** ACTIVITY **
Report each line of the records where "Graph" occurs.
□ □ □ □ □ □ □
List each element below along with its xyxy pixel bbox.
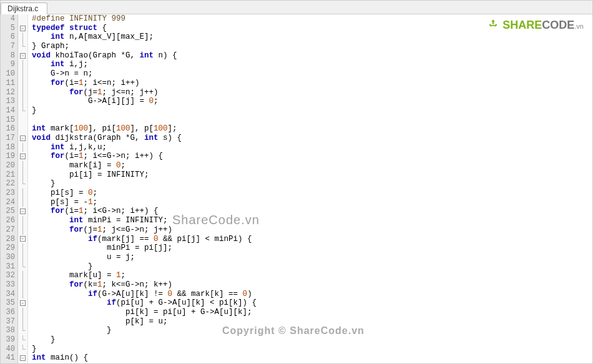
line-number: 11 bbox=[1, 79, 15, 88]
code-line[interactable]: G->n = n; bbox=[32, 69, 592, 79]
code-line[interactable]: int main() { bbox=[32, 353, 592, 363]
code-line[interactable]: int minPi = INFINITY; bbox=[32, 216, 592, 225]
code-line[interactable]: for(j=1; j<=n; j++) bbox=[32, 88, 592, 97]
fold-guide-line bbox=[22, 170, 23, 180]
line-number: 19 bbox=[1, 152, 15, 161]
fold-cell bbox=[18, 280, 27, 290]
code-line[interactable]: } Graph; bbox=[32, 42, 592, 51]
code-line[interactable]: int i,j,k,u; bbox=[32, 143, 592, 152]
fold-cell: − bbox=[18, 51, 27, 61]
code-area[interactable]: #define INFINITY 999typedef struct { int… bbox=[28, 14, 592, 363]
code-line[interactable]: minPi = pi[j]; bbox=[32, 243, 592, 253]
fold-toggle-icon[interactable]: − bbox=[20, 154, 26, 159]
fold-cell bbox=[18, 308, 27, 317]
fold-guide-line bbox=[22, 189, 23, 198]
fold-cell bbox=[18, 216, 27, 225]
code-line[interactable]: for(i=1; i<=G->n; i++) { bbox=[32, 152, 592, 161]
fold-guide-line bbox=[22, 97, 23, 106]
code-line[interactable]: void dijkstra(Graph *G, int s) { bbox=[32, 134, 592, 143]
line-number: 38 bbox=[1, 326, 15, 335]
code-line[interactable]: } bbox=[32, 179, 592, 189]
fold-cell bbox=[18, 32, 27, 42]
code-line[interactable]: pi[k] = pi[u] + G->A[u][k]; bbox=[32, 308, 592, 317]
fold-toggle-icon[interactable]: − bbox=[20, 300, 26, 306]
line-number: 30 bbox=[1, 253, 15, 262]
tab-bar: Dijkstra.c bbox=[1, 1, 592, 14]
fold-cell: − bbox=[18, 353, 27, 363]
code-line[interactable]: pi[s] = 0; bbox=[32, 189, 592, 198]
fold-guide-line bbox=[22, 280, 23, 290]
fold-cell bbox=[18, 14, 27, 24]
code-line[interactable] bbox=[32, 116, 592, 125]
code-line[interactable]: for(k=1; k<=G->n; k++) bbox=[32, 280, 592, 290]
line-number: 26 bbox=[1, 216, 15, 225]
code-line[interactable]: } bbox=[32, 262, 592, 272]
line-number: 4 bbox=[1, 14, 15, 24]
sharecode-logo: SHARECODE.vn bbox=[486, 18, 584, 32]
fold-guide-line bbox=[22, 198, 23, 207]
code-line[interactable]: void khoiTao(Graph *G, int n) { bbox=[32, 51, 592, 61]
code-line[interactable]: mark[i] = 0; bbox=[32, 161, 592, 170]
fold-cell bbox=[18, 189, 27, 198]
logo-suffix: .vn bbox=[574, 22, 584, 30]
line-number: 20 bbox=[1, 161, 15, 170]
fold-cell: − bbox=[18, 134, 27, 143]
line-number: 27 bbox=[1, 225, 15, 235]
fold-cell bbox=[18, 253, 27, 262]
fold-toggle-icon[interactable]: − bbox=[20, 355, 26, 361]
fold-guide-line bbox=[22, 79, 23, 88]
fold-cell bbox=[18, 42, 27, 51]
fold-cell bbox=[18, 88, 27, 97]
fold-guide-line bbox=[22, 216, 23, 225]
code-line[interactable]: G->A[i][j] = 0; bbox=[32, 97, 592, 106]
fold-cell bbox=[18, 326, 27, 335]
code-line[interactable]: mark[u] = 1; bbox=[32, 271, 592, 280]
code-line[interactable]: } bbox=[32, 326, 592, 335]
code-line[interactable]: } bbox=[32, 106, 592, 116]
line-number: 15 bbox=[1, 116, 15, 125]
fold-cell bbox=[18, 243, 27, 253]
fold-toggle-icon[interactable]: − bbox=[20, 53, 26, 59]
fold-guide-line bbox=[22, 271, 23, 280]
line-number: 10 bbox=[1, 69, 15, 79]
line-number: 23 bbox=[1, 189, 15, 198]
fold-guide-line bbox=[22, 32, 23, 42]
fold-toggle-icon[interactable]: − bbox=[20, 135, 26, 141]
fold-cell bbox=[18, 106, 27, 116]
code-line[interactable]: pi[i] = INFINITY; bbox=[32, 170, 592, 180]
fold-cell bbox=[18, 317, 27, 327]
fold-toggle-icon[interactable]: − bbox=[20, 236, 26, 242]
code-line[interactable]: int n,A[max_V][max_E]; bbox=[32, 32, 592, 42]
line-number: 39 bbox=[1, 335, 15, 345]
fold-toggle-icon[interactable]: − bbox=[20, 26, 26, 31]
line-number: 21 bbox=[1, 170, 15, 180]
code-line[interactable]: u = j; bbox=[32, 253, 592, 262]
line-number: 18 bbox=[1, 143, 15, 152]
fold-cell bbox=[18, 116, 27, 125]
code-line[interactable]: for(i=1; i<G->n; i++) { bbox=[32, 207, 592, 216]
code-line[interactable]: p[k] = u; bbox=[32, 317, 592, 327]
fold-cell bbox=[18, 179, 27, 189]
code-line[interactable]: int mark[100], pi[100], p[100]; bbox=[32, 124, 592, 134]
logo-text-2: CODE bbox=[542, 19, 574, 31]
fold-cell bbox=[18, 97, 27, 106]
line-number: 34 bbox=[1, 290, 15, 299]
code-line[interactable]: for(j=1; j<=G->n; j++) bbox=[32, 225, 592, 235]
fold-cell bbox=[18, 79, 27, 88]
fold-cell bbox=[18, 262, 27, 272]
code-line[interactable]: } bbox=[32, 345, 592, 354]
fold-guide-line bbox=[22, 69, 23, 79]
code-line[interactable]: } bbox=[32, 335, 592, 345]
code-line[interactable]: if(G->A[u][k] != 0 && mark[k] == 0) bbox=[32, 290, 592, 299]
code-line[interactable]: if(mark[j] == 0 && pi[j] < minPi) { bbox=[32, 235, 592, 244]
code-line[interactable]: p[s] = -1; bbox=[32, 198, 592, 207]
code-line[interactable]: int i,j; bbox=[32, 60, 592, 69]
code-line[interactable]: if(pi[u] + G->A[u][k] < pi[k]) { bbox=[32, 298, 592, 308]
line-number: 17 bbox=[1, 134, 15, 143]
line-number: 6 bbox=[1, 32, 15, 42]
line-number: 22 bbox=[1, 179, 15, 189]
line-number-gutter: 4567891011121314151617181920212223242526… bbox=[1, 14, 18, 363]
tab-file[interactable]: Dijkstra.c bbox=[1, 2, 47, 14]
code-line[interactable]: for(i=1; i<=n; i++) bbox=[32, 79, 592, 88]
fold-toggle-icon[interactable]: − bbox=[20, 209, 26, 214]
□ □ □ □ □ □ □
** WRITTEN SOLUTION **
code-line[interactable]: } Graph; bbox=[32, 42, 592, 51]
code-line[interactable]: void dijkstra(Graph *G, int s) { bbox=[32, 134, 592, 143]
code-line[interactable]: void khoiTao(Graph *G, int n) { bbox=[32, 51, 592, 61]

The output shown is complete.